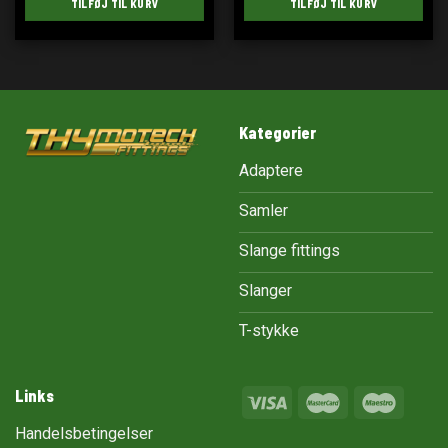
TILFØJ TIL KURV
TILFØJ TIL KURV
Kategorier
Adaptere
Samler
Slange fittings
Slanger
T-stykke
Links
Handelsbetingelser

--- EXERCISE GOAL ---
Without any of the pictures, set the entries down again exactly as written.

--- TASK ANSWER ---
TILFØJ TIL KURV
TILFØJ TIL KURV
Kategorier
Adaptere
Samler
Slange fittings
Slanger
T-stykke
Links
Handelsbetingelser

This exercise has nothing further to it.